Renault’s Sporty Alpine Brand Eyeing All-Electric U.S. Launch by 2028

Renault CEO Luca de Meo has confirmed the company is looking to make a return to the United States, most probably with its sporty sub-brand Alpine, and possibly by 2027 or 2028. De Meo says Alpine, which last week revealed an exciting electric hot-hatch concept, the A290_ß, the production version of which will share its platform with the recently announced Renault 5 EV, already has Tiguan-sized EV crossover under development for launch in 2025 and is contemplating two even bigger EVs for the U.S. market.

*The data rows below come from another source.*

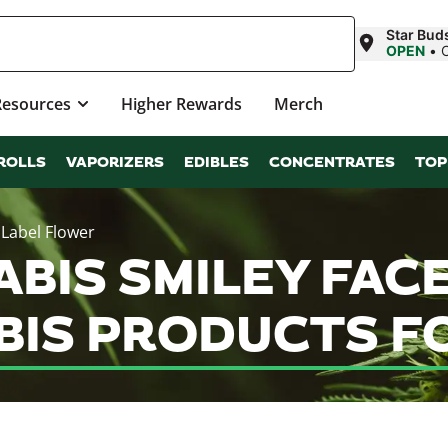
Star Bud
OPEN
•
Resources
Higher Rewards
Merch
ROLLS
VAPORIZERS
EDIBLES
CONCENTRATES
TOP
 Label Flower
ABIS SMILEY FACE
IS PRODUCTS FO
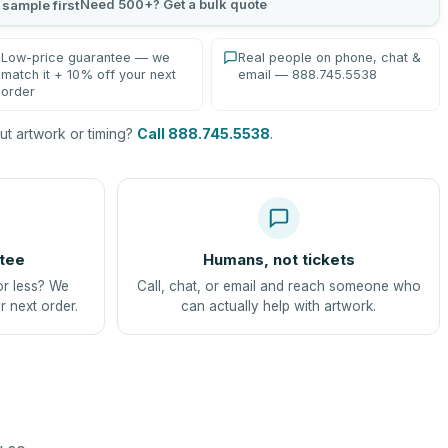
Need 500+? Get a bulk quote
 sample first
Low-price guarantee — we
Real people on phone, chat &
match it + 10% off your next
email — 888.745.5538
order
t artwork or timing?
Call 888.745.5538
.
tee
Humans, not tickets
or less? We
Call, chat, or email and reach someone who
r next order.
can actually help with artwork.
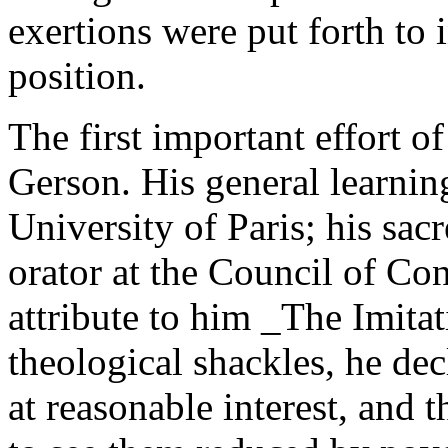
exertions were put forth to 
position.
The first important effort 
Gerson. His general learni
University of Paris; his sa
orator at the Council of Con
attribute to him _The Imitat
theological shackles, he dec
at reasonable interest, and t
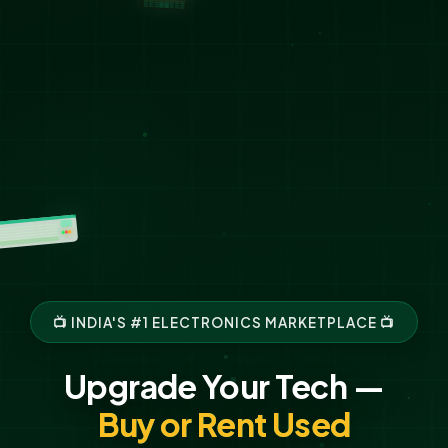
📺 INDIA'S #1 ELECTRONICS MARKETPLACE 📺
Upgrade Your Tech —
Buy or Rent Used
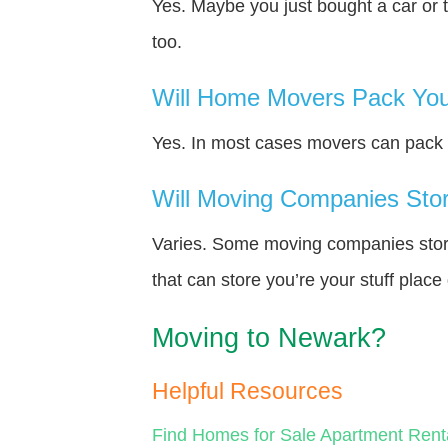
Yes. Maybe you just bought a car or 
too.
Will Home Movers Pack You
Yes. In most cases movers can pack y
Will Moving Companies Store
Varies. Some moving companies store 
that can store you’re your stuff plac
Moving to Newark?
Helpful Resources
Find Homes for Sale
Apartment Rent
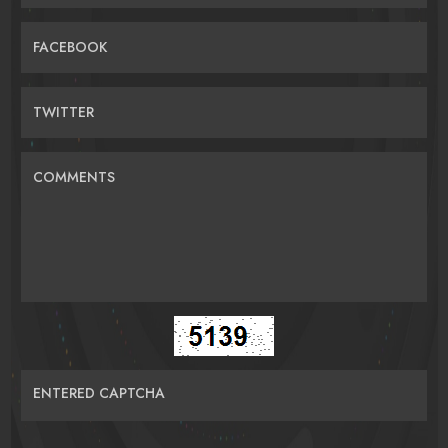
FACEBOOK
TWITTER
COMMENTS
ENTERED CAPTCHA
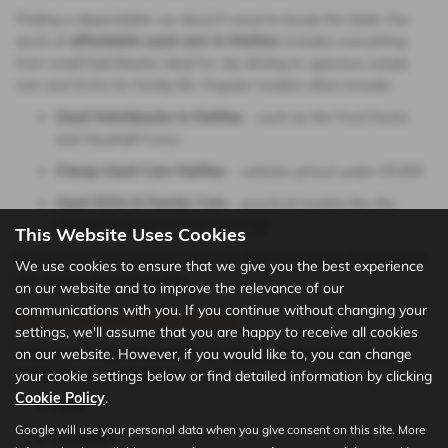
Finding a dependable car doesn’t need to break the bank. Our
stock of
affordable used cars in Halifax
includes everything
from small hatchbacks ideal for city driving to spacious estate
cars and SUVs for family life. Popular models often include:
Used Hatchbacks in Halifax
– such as the Ford Fiesta
and Vauxhall Corsa
Cheap Used Cars Halifax
– vehicles priced under £5,000
Used SUVs & Family Cars
– practical models like the
Nissan Qashqai and Kia Sportage
This Website Uses Cookies
Browse our latest listings online or visit our Halifax dealership to
We use cookies to ensure that we give you the best experience
see what’s available today.
on our website and to improve the relevance of our
communications with you. If you continue without changing your
Browse by Popular Makes
settings, we'll assume that you are happy to receive all cookies
Looking for a specific brand? We regularly stock well-known
on our website. However, if you would like to, you can change
manufacturers, including:
your cookie settings below or find detailed information by clicking
Cookie Policy
.
Ford
Google will use your personal data when you give consent on this site. More
Vauxhall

“The U.S. is an opportunity we will be looking at,” de Meo told the Financial Times Future of the Car summit in London, “and if we find an opportunity it will probably be with the Alpine brand.” Why Alpine? Renault exited the U.S. in 1987 after selling AMC to Chrysler—though Renault engineer François Castaing stayed in Detroit to famously engineer the Jeep Cherokee and the Chrysler LH cars, among many others—and Alpine is perhaps better known to Americans because of its presence in Formula 1.

Significantly, de Meo acknowledges that both the A290_ß, which will launch in Europe in 2024, and the larger EV crossover coming in 2025 are both too small to attract enough buyers in the U.S. “We are looking at bigger cars because we need them to get access to richer markets,” he says. These bigger Alpine EVs would be a coupe and an SUV, says de Meo, each roughly the size of a C-Class or E-Class Mercedes-Benz and scheduled to appear in 2027 or 2028.

Alpine’s light and nimble A110 coupe is a highly engaging car—legendary grand prix racer and hypercar designer Gordon Murray uses one as his daily driver—so upsizing, creating SUVs, and making the switch to heavier EV powertrains presents a real challenge for the brand. The A290_ß concept provides some clues as to how it might be done.

Like the Renault 5 EV, the production version of the 160-inch long, 73-inch wide A290_ß will roll on Renault’s new single-motor front-drive CMF-EV electric vehicle architecture, which has been developed in conjunction with Nissan and Mitsubishi. The platform features a multi-link rear axle for better ride and handling.

While the Renault’s entry-level e-motor is rated at 134 horsepower, however, the A290_ß is expected to start with 215 hp. Torque vectoring will be used to deliver the same stability under braking and acceleration as a mechanical limited slip differential, Brembo brakes will be standard, and the suspension has been tuned with details such as hydraulic bump stops to ensure a controlled yet compliant ride. The A290_ß will be fitted with a new 52 kWh battery pack that is lighter than the similar capacity unit fitted to the current Renault Zoe EV.

CMF-EV is a highly flexible architecture, which means its length and track can be increased to create the Alpine coupe and SUV EVs sized to appeal to American buyers. The platform can also package a rear motor to deliver more power and all-wheel drive.

The A290_ß concept not only suggests future Alpine models will be more powerful and sportier to drive than their Renault counterparts, but will also be more aggressively styled, with aerodynamics fine-tuned by the Alpine F1 team engineers. Expect the distinctive X-shaped light graphic—a nod to the tape put across the headlights of race and rally cars in the 1960s—to be replicated on the production model, and to become a brand signature across the range.

How likely is it Alpine will come to America? It’s more likely that you think. A coming wave of Chinese EVs threatens Renault’s traditional mass-market position in Europe, which is why de Meo says he wants to move the center of gravity of the brand upwards over there. But he also needs to sell more cars in markets where Renault currently doesn’t have a strong presence. Against that background, bringing to America Alpine, with its sports car history and glamorous F1 links giving it a more premium appeal than the quotidian Renault brand, seems like a logical strategy.